By Hayden Boyce
Publisher and Editor-in-Chief
Turks and Caicos Sun
There are currently at least 27 United Kingdom (UK) advisors operating in the Turks and Caicos Islands, investigations by The SUN revealed.
Of the advisors, at least 17 are spread throughout the Turks and Caicos Islands Government and there are no less than 10 working in the office of Governor Ric Todd.
These 27 advisors are separate and distinct from the close to 30 staff who are working in association with the Special Investigations and Prosecutions Team (SIPT). Still, the combined total represents the largest number of British officials working here in the Turks and Caicos Islands in recent times.
According to information obtained by The SUN, the advisors currently are: Patrick Boyle – CEO; Hugh McGarel-Groves – CFO, Cyprian Kamary – Treasury, Elizabeth Gresty – Revenue, Stephen Turnball – Statutory Bodies, Stuart palmer – Public Finance, John Murphy – Finance, Lorraine Rogerson – Immigration Advisor, Kerstin Thomson – Immigration Advisor, Simon Excell – Immigration Advisor, John Llewellyn – Crown Land Advisor, Andy Gale – Land Registry, Nigel Hearnden – Contracts Advisor, Derek Taylor – Health Systems Adviser, Mark Greenway – HR Advisor, Peter Woosnam – Customs Advisor, and Malcolm Brown – Customs Advisor and Chief Engineer Norman Watts. There are 10 UK based staff (paid for by FCO) in the Governor’s office, but their names were not available up to press time.
Government sources said that these 17 advisors are paid for by either Foreign and Commonwealth Office or Department for International Development and at no cost to TCIG. However, this could not be independently confirmed by The SUN. An informed source within the Turks and Caicos Islands Government told this newspaper that the UK advisors are the ones who are “running things in government”.
“I can tell you for a fact that the Permanent Secretaries, the Under Secretaries and the heads of the departments don’t have any say whatsoever in what’s going on. They just carry out orders and rubber stamp almost everything that the advisors ask them to do,” said the source who asked not to be identified because they were not authorised to speak to the media. “After you print this information some of them may want to challenge you and tell you otherwise but take it from me, they (Turks and Caicos Islanders) have no decision-making powers. It is like a plantation in the government. The Brits are the masters and we are the slaves.”
During a press conference in February 2010, Director of Overseas Territories in the Foreign and Commonwealth Office Mr. Colin Roberts said there will be a “greater British presence” in this country for quite some time.
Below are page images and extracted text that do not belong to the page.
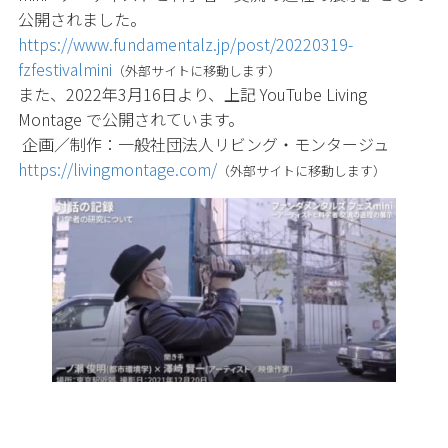
公開されました。
https://www.fundamentalz.jp/post/20220319-
fzfestivalmini
（外部サイトに移動します）
また、2022年3月16日より、上記 YouTube Living
Montage で公開されています。
企画／制作：一般社団法人リビング・モンタージュ
https://livingmontage.com/
（外部サイトに移動します）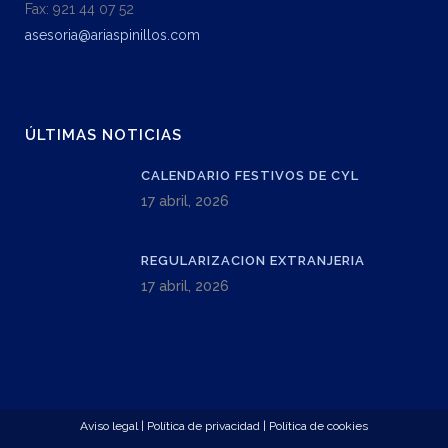
Fax: 921 44 07 52
asesoria@ariaspinillos.com
ÚLTIMAS NOTICIAS
CALENDARIO FESTIVOS DE CYL
17 abril, 2026
REGULARIZACION EXTRANJERIA
17 abril, 2026
Aviso legal
|
Política de privacidad
|
Política de cookies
At that press conference Roberts told a blatant lie when he said the British intended to hold elections here by mid-2011.
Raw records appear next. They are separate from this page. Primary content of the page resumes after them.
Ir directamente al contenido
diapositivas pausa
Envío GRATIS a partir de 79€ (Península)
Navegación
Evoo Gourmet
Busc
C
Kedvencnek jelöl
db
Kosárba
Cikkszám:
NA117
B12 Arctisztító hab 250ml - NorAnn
He said then: “The end result of the constitutional, the electoral and political system must be to put in place arrangements which will give the people of the Turks and Caicos Islands, the British Government and the international community the assurance that reforms which we are putting in place are irreversible and that the principles of good governance will be upheld. This will mean that there will be greater British presence in TCI after the elections in 2011; a greater British presence than existed before August 2009.”
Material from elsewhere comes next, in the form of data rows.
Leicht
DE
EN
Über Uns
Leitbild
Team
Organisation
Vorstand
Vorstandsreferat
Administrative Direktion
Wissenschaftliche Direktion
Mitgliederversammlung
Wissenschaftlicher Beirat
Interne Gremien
Roberts added: “The kind of British presence that has been here before August 2009 which is essentially three or four people, is probably not sufficient to ensure that good governance and reforms are properly implemented. So we will probably have to have a slightly reinforced Governor’s Office and some technical advisors in place, but I would not characterize it as a heavy British presence. It would simply be what is enough to achieve the objectives of ensuring good governance.”
He noted, for example, that there will be a radical reform of the Crown land policy to avoid.